◆ **Directions for this task**: Starting with the line that contains "d’énergie, conçus selon" and stopping after the line that contains "matériaux recyclés, sont", return each line below exactly as written, with no others.

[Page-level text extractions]
········
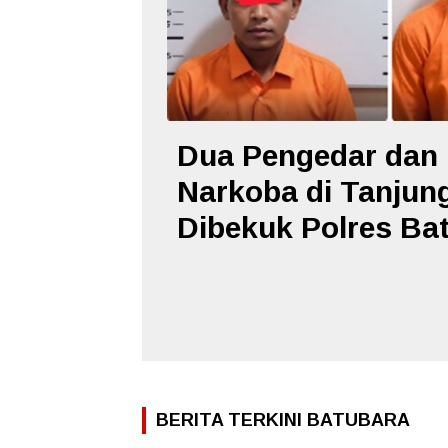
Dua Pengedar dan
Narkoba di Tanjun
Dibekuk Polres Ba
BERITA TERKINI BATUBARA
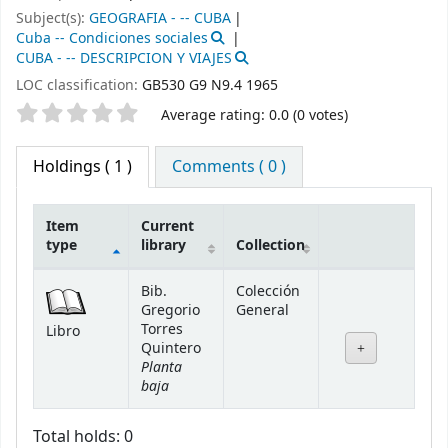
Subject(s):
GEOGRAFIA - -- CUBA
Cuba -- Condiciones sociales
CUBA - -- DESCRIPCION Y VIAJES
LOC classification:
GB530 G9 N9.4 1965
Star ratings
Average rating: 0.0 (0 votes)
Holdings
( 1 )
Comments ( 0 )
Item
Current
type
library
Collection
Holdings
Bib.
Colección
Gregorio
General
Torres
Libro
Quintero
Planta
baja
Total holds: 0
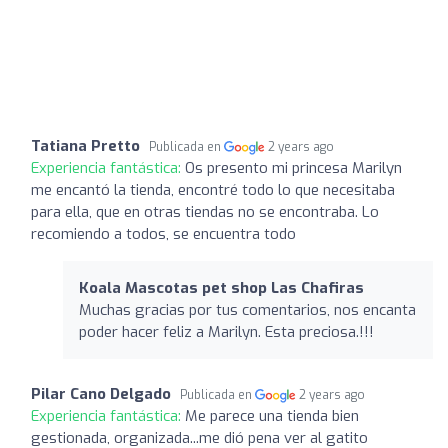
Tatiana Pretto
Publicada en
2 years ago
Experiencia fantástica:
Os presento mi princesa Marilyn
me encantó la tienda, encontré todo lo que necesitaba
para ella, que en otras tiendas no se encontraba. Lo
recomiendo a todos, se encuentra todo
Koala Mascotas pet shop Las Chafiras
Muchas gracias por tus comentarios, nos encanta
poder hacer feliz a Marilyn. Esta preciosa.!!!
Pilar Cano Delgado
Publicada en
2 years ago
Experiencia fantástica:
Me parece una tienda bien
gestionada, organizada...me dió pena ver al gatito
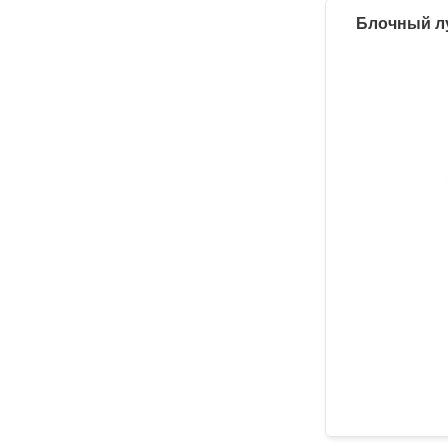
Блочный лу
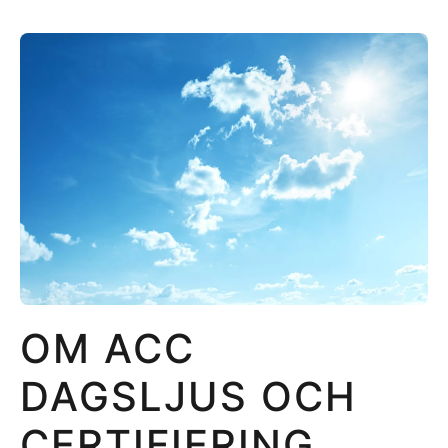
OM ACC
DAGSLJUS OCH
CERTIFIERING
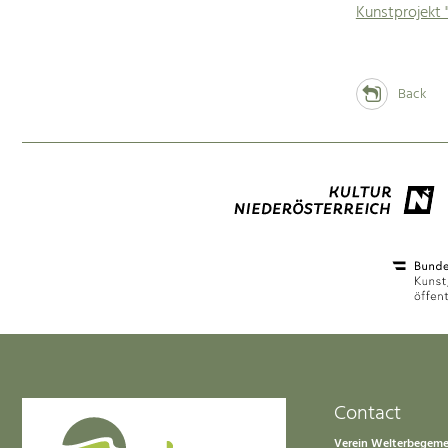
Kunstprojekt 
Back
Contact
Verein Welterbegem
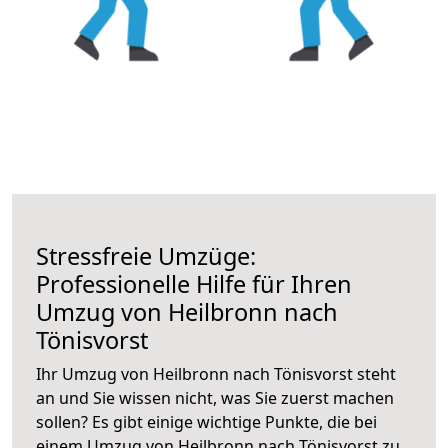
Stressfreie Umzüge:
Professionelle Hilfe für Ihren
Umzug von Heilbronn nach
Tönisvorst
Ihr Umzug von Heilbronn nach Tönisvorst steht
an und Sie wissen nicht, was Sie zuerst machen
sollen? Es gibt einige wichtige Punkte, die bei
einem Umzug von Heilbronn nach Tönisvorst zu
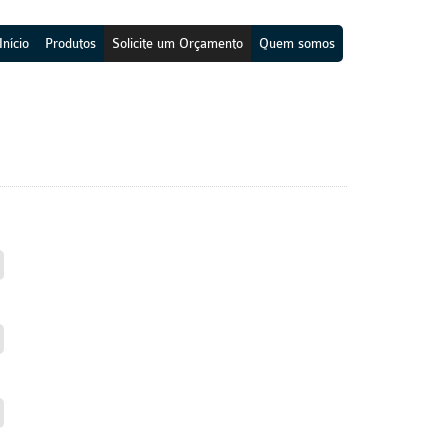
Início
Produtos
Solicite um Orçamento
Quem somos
········
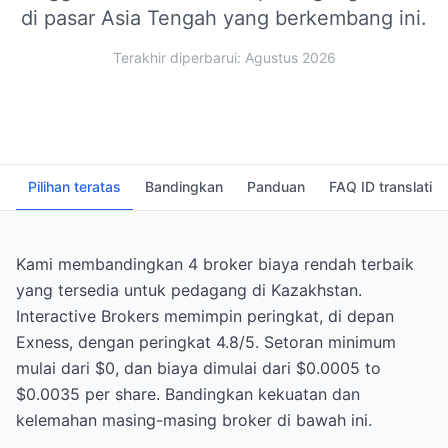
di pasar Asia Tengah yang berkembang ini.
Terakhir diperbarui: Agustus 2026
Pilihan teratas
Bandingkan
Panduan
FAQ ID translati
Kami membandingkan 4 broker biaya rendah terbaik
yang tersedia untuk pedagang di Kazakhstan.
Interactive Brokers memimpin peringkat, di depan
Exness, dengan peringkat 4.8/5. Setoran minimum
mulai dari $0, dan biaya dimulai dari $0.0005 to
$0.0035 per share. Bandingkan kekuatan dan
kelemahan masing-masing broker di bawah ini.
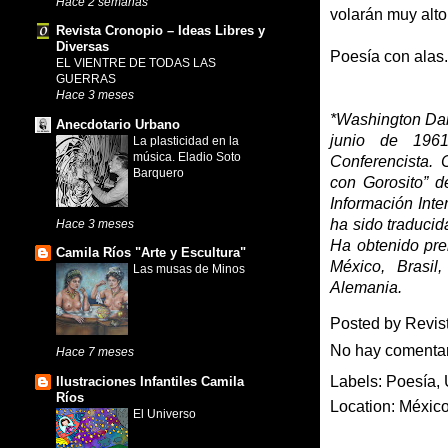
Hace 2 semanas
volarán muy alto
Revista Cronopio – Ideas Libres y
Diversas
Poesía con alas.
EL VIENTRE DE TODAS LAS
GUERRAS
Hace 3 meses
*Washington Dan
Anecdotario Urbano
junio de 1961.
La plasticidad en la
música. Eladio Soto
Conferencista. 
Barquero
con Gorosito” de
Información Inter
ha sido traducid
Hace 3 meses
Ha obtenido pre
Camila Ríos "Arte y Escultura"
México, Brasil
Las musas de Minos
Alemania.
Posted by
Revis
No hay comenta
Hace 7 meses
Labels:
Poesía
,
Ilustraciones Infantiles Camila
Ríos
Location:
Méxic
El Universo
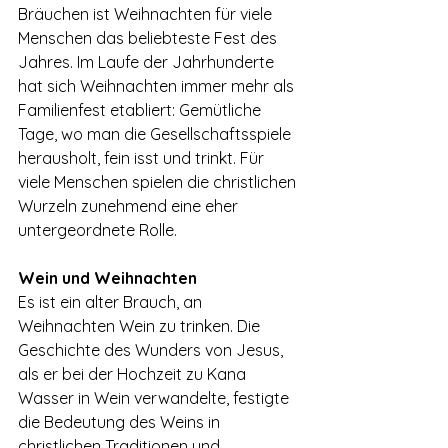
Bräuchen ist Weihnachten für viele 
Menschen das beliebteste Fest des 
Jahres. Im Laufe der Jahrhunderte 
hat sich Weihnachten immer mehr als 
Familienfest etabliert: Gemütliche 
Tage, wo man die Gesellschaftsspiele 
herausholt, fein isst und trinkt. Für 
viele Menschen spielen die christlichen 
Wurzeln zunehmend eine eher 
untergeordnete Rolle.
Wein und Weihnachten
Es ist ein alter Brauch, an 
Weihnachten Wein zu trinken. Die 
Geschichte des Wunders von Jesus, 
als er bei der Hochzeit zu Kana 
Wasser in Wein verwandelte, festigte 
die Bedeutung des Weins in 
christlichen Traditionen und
········
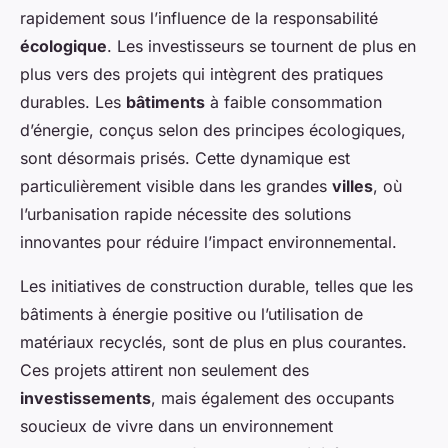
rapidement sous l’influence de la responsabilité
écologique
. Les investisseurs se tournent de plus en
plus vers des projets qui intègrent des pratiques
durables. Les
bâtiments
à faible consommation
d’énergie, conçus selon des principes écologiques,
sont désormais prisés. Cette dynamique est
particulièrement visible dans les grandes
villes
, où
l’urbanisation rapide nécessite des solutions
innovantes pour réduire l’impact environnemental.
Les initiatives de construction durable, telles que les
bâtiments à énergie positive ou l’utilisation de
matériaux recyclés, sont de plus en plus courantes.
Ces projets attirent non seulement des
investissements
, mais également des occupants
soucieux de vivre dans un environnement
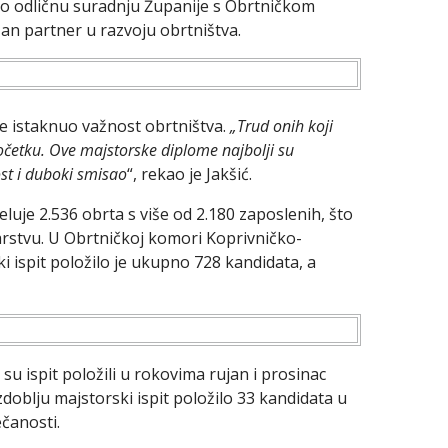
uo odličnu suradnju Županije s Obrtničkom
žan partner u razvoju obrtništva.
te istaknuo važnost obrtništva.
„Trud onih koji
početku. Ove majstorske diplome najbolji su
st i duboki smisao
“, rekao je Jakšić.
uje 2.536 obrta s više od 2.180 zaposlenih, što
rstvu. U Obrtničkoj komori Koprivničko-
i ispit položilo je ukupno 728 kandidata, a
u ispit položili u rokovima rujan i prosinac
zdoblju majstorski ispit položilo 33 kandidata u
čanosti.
········
◆ **Answer to this problem**:
d’énergie, conçus selon des principes écologiques,
sont désormais prisés. Cette dynamique est
particulièrement visible dans les grandes
villes
, où
l’urbanisation rapide nécessite des solutions
innovantes pour réduire l’impact environnemental.
Les initiatives de construction durable, telles que les
bâtiments à énergie positive ou l’utilisation de
matériaux recyclés, sont de plus en plus courantes.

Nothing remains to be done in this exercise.